How long is a piece of string?
Remember, you’re the domain expert
Your job isn’t to do what they say, it’s to bring value to the business.
You are not a machine that does what you’re told, you are an expert with hard won
valuable knowledge and experience.
If you start acting like the expert, you’ll be treated as such.
Remember, you are the expert. You have the experience, they do not, so use it.
Trust yourself to make decisions and others will do the same.
The people that hired you don’t know everything.
Infact, that’s exactly why they hired you, because they don’t know how to do your
job and don’t want to know.
They can’t be expected to make the right decisions outside of their domain. That’s
why part of your job is to filter the information they get.
● Share information that will enable the right decisions
● Keep information that will protect the company from poor decisions.
Enabling the right decisions
Share information important to their domain. How your deadlines are doing, what’s
changed and what’s getting in the way. Just tell it how it is.
● What you’re working on
● Sprint status
● Resources issues
● Velocity issues
● Staffing issues
● Scope changes
Protecting them from bad decisions
Don’t share everything, there are some things they don’t need to know.
There are things we have to do, to do our job, these can be viewed as “waste”
● Automated Testing
● Code Quality/Clarity
● Estimate padding
● Experimental coding
Speak their language
When talking to management, listen to how they speak and mirror that language.
Remember, they don’t understand your domain, so constantly mentioning technical
phrases will make them feel stupid and they’ll get defensive.
You want them to understand you and appreciate your input.
Don’t get defensive. Explain your position calmly and accurately.
Speak their language, an example
“We need to refactor the codebase, it’s too just messy and ugly, our coders don’t
like working in it. We need to ensure code quality.”
● Uses language from your domain, not theirs, so it’s hard to understand
● Appeals to something important to you and unimportant to them (code quality)
“Our code’s current state is buggy. It’s slowing us down, which is affecting
deadlines, and it’s getting worse week by week. We need to tackle this issue.”
● Doesn’t use any confusing, domain specific language, so it’s easy to understand
● Explains how it will affect the business
It’s an investment
It takes time, but it's a worthwhile investment
It becomes second nature after while
It can have amazing results
If you’re not willing to put in the effort, things won’t get better.

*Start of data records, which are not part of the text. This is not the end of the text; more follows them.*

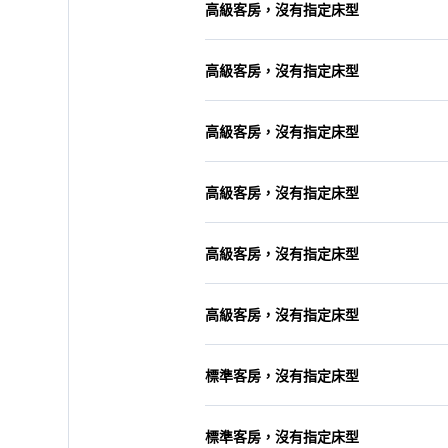
高級客房，沒有指定床型
高級客房，沒有指定床型
高級客房，沒有指定床型
高級客房，沒有指定床型
高級客房，沒有指定床型
高級客房，沒有指定床型
標準客房，沒有指定床型
標準客房，沒有指定床型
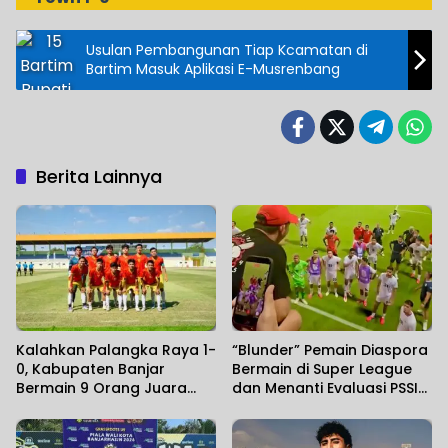
Usulan Pembangunan Tiap Kcamatan di
Bartim Masuk Aplikasi E-Musrenbang
Berita Lainnya
Kalahkan Palangka Raya 1-
“Blunder” Pemain Diaspora
0, Kabupaten Banjar
Bermain di Super League
Bermain 9 Orang Juara
dan Menanti Evaluasi PSSI
Gubernur Cup Road to
Atas Kegagalan di Piala
Pangdam XXII/KB 2026
AFF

This skill lasts a lifetime
TL;DR: The key points
Under Promise Over Deliver
Speak their language
Earn their trust
Trust yourself to be the domain expert
“Judge a man by his questions rather than by his answers.”
“I needed content for this slide, so I added quotes.”
- Barry O Sullivan
Learn to communicate with business owners so you can deliver value without sacrificing required quality.